• INFORMATION SUPPLIED

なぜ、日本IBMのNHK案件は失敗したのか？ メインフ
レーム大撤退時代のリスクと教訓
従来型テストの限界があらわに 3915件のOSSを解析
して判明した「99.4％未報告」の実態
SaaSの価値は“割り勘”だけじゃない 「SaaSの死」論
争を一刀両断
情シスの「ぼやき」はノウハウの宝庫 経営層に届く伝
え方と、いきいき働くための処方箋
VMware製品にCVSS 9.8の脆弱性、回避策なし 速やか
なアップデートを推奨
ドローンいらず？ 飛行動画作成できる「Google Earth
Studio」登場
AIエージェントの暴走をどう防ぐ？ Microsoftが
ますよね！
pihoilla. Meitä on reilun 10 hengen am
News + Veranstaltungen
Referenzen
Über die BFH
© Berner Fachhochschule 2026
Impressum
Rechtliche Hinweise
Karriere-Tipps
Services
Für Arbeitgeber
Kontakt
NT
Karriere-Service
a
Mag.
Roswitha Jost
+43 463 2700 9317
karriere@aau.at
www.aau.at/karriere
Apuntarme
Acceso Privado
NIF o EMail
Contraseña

• TASK TO CARRY OUT
May I have exactly the lines from the one containing "レーム大撤退時代のリスクと教訓" through the last line of the data, both included?

• RESPONSE TO THIS TASK
レーム大撤退時代のリスクと教訓
従来型テストの限界があらわに 3915件のOSSを解析
して判明した「99.4％未報告」の実態
SaaSの価値は“割り勘”だけじゃない 「SaaSの死」論
争を一刀両断
情シスの「ぼやき」はノウハウの宝庫 経営層に届く伝
え方と、いきいき働くための処方箋
VMware製品にCVSS 9.8の脆弱性、回避策なし 速やか
なアップデートを推奨
ドローンいらず？ 飛行動画作成できる「Google Earth
Studio」登場
AIエージェントの暴走をどう防ぐ？ Microsoftが
ますよね！
pihoilla. Meitä on reilun 10 hengen am
News + Veranstaltungen
Referenzen
Über die BFH
© Berner Fachhochschule 2026
Impressum
Rechtliche Hinweise
Karriere-Tipps
Services
Für Arbeitgeber
Kontakt
NT
Karriere-Service
a
Mag.
Roswitha Jost
+43 463 2700 9317
karriere@aau.at
www.aau.at/karriere
Apuntarme
Acceso Privado
NIF o EMail
Contraseña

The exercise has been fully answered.